Team members (sort by first name):

Name ID
LI HAOWEI A0285319W
LIN YI A0285080E
SIMA KUANKUAN A0284990M

Code structure

.
├── data                   # dataset
│   ├── p_dataset_26       # default dataset
│   ├── train              # training set
│   ├── test               # testing set
│   ├── train.mat          # training set in .mat format
│   └── test.mat           # testing set in .mat format
├── docs
├── logs                   # training logs.
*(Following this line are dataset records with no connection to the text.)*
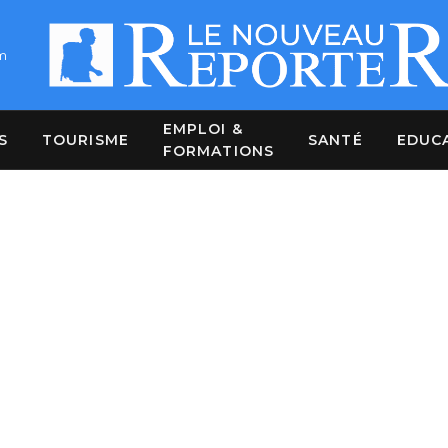
m
EMPLOI &
S
TOURISME
SANTÉ
EDUC
FORMATIONS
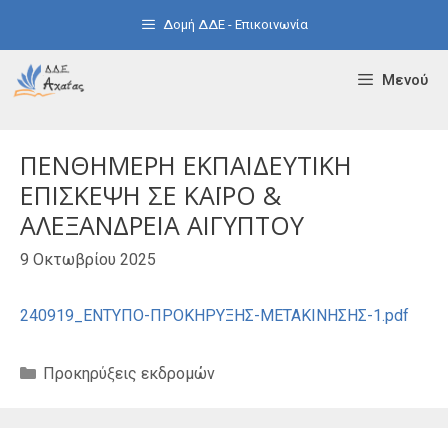
Μετάβαση
Δομή ΔΔΕ - Επικοινωνία
σε
περιεχόμενο
Μενού
ΠΕΝΘΗΜΕΡΗ ΕΚΠΑΙΔΕΥΤΙΚΗ
ΕΠΙΣΚΕΨΗ ΣΕ ΚΑΪΡΟ &
ΑΛΕΞΑΝΔΡΕΙΑ ΑΙΓΥΠΤΟΥ
9 Οκτωβρίου 2025
240919_ΕΝΤΥΠΟ-ΠΡΟΚΗΡΥΞΗΣ-ΜΕΤΑΚΙΝΗΣΗΣ-1.pdf
Κατηγορίες
Προκηρύξεις εκδρομών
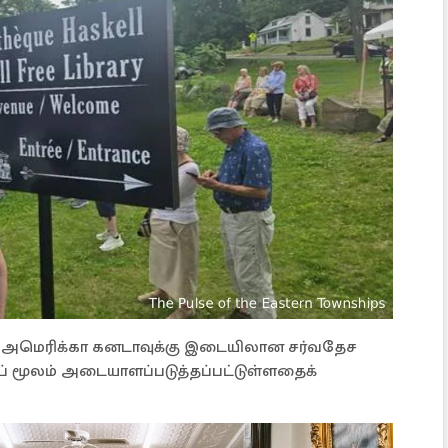
ல், அமெரிக்கா கனடாவுக்கு இடையிலான சர்வதேச
ேப் மூலம் அடையாளப்படுத்தப்பட்டுள்ளதைக்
Each log is a folder named by timestamp, containing hyperparameters and training result.
│   └── clean_empty.py     # clean empty folders
├── src
│   ├── cnn_core           # core functions of CNN
│   ├── image_core         # core functions of image processing
│   ├── utils              # utility functions
│   ├── viz_error.m        # visualize mis-classified samples
│   ├── viz_featmap.m      # visualize feature maps
│   ├── viz_result.m       # visualize training result
│   ├── task1_6.m          # main entrance for task 1-6
│   ├── task7_1.m          # main entrance for task 7.1
│   ├── task7_2.m          # main entrance for task 7.2
│   └── task8.m            # main entrance for task 8
└── README.md

Note: task7_2.m should be put at the same path as p_dataset_26 folder Hyperparameters can be changed at very beginning. The network uses sigmoid as the activation of every layer except for the last layer where softmax was applied. Currently there is no way to specify activation for each layer, which can be added if needed.